The Private Sport Sector in Europe by Antti Laine & Hanna Vehmas
Author:Antti Laine & Hanna Vehmas
Language: eng
Format: epub
Publisher: Springer International Publishing, Cham
Private Sport Sector in the New Democracy
There are three main areas identified in which the private sport sector has had space to emerge in Hungary. First, as previously mentioned, the priorities and areas of state sport policies have influenced the development and the functions of the private sector in sport, thus the private sport sector has found its playing field in segments, which were not included in the central sport policy or funding. Accordingly, it was demonstrated that with some exceptional periods such as the state socialist era, the private sport sector in Hungary has always been present, but its scope and forms of function have been adapted to the actual social, political, and economic environments. Therefore, its share in the public-civil-private triangle has changed under those influences. For example, the previously mentioned joint-stock companies in fencing or gymnastics and movement artist studios for women around 1930s, together with leisure sport activities offered by fitness clubs and development of running and running events were launched by the 1990s to demonstrate the paths taken by private companies.

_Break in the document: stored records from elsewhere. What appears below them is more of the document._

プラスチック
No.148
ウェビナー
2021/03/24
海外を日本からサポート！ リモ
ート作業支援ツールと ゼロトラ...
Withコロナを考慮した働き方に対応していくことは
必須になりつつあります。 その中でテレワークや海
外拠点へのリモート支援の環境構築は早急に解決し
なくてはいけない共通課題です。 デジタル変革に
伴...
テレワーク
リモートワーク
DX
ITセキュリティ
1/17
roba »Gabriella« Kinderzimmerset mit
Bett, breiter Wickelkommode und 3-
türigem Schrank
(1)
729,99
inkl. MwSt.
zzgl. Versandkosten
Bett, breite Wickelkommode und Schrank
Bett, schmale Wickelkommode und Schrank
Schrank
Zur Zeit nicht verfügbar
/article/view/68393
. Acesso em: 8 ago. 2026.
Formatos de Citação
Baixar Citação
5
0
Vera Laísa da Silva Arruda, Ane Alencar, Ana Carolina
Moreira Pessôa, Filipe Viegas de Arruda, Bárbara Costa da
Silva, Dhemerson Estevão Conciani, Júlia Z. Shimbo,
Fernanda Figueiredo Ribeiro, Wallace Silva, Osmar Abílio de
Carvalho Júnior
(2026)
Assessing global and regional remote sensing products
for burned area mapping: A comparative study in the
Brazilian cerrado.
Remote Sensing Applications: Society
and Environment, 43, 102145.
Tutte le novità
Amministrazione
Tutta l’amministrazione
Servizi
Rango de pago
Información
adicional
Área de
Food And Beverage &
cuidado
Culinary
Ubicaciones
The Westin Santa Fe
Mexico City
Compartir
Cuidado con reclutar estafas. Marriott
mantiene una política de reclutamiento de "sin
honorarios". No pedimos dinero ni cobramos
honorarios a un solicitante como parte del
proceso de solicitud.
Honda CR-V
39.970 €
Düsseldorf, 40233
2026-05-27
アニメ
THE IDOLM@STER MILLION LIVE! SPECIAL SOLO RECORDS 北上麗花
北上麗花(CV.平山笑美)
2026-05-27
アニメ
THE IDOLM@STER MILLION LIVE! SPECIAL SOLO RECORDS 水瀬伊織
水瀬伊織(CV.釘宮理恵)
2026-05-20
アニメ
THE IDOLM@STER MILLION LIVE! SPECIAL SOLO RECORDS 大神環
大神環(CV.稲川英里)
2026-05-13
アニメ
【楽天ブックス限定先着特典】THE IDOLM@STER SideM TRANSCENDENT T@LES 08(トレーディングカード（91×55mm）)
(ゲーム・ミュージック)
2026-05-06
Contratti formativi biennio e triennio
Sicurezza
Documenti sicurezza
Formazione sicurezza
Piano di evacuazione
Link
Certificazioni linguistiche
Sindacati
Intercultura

Street running events, for example, were initially organised by individuals connected to both civil organisations and municipality sport committees. As Perényi (2015) states, during the first era of the development of running in the beginning of the 1980s, clubs and municipalities remained the centre organizers and promoters of running and running events in Hungary with the focus on the capital of the country. Accordingly, the first marathon race was organized in 1984 in Budapest by the Sports Committee of the Budapest Municipality, and the event’s title sponsor was also a state-owned travel agency. However, following the political and economic changes and part of the privatisation processes, in 1991, the exclusive rights of organising the Budapest marathon was incorporated into a private event management firm, to a sport business named Budapest Sport Office, one of the first of its own kind. The role of the private sector in this event was influenced by the withdrawal of state funding from operating state businesses and their privatization causing their withdrawal from supporting sport. In the commercialisation of such events, this process created space for international companies entering the Eastern European market, such as Nike or Ikea; thus, the private sector’s related share has grown in leisure sports.

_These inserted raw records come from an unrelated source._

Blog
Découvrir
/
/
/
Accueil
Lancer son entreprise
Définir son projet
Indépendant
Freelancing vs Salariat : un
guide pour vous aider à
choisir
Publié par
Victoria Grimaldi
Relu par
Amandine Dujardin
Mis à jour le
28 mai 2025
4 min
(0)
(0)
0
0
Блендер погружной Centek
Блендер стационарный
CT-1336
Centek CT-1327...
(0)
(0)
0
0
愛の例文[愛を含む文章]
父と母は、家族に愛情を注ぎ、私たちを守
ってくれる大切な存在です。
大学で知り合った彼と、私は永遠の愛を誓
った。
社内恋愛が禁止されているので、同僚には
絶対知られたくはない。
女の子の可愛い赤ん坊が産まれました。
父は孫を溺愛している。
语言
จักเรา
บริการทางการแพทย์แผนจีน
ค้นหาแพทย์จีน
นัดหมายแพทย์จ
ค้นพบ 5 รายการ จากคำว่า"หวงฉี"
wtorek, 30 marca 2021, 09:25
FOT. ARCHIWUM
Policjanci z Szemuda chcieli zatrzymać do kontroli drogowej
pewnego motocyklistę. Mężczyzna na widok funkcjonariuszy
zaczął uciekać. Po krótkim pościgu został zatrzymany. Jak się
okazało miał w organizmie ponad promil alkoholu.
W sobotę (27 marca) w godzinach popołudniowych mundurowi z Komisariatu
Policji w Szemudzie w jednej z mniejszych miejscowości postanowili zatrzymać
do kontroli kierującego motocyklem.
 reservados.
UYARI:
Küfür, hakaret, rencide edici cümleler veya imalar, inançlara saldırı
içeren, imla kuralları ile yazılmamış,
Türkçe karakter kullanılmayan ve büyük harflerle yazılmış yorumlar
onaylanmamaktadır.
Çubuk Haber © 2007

From the new millennium onwards, the number of events and event organizers has grown in running and the profit making logic has become present with growing extent. On one hand, private event management firms were formed with the focus on running or on other leisure sport events such as fitness or aerobic. On the other hand, civil organisations (clubs and federations) also use event organisation as a tool for generating income to supplement with funding their core sport services offered to members and to cover expenses of daily operation or wages of administrative staff and coaches. (Perényi, 2015.) Other areas of leisure sport, such as the fitness clubs, fitness trainers’ training, mass fitness, and aerobics events were also open for the private sport sector, which clearly created opportunities for companies (Szabó, 2012).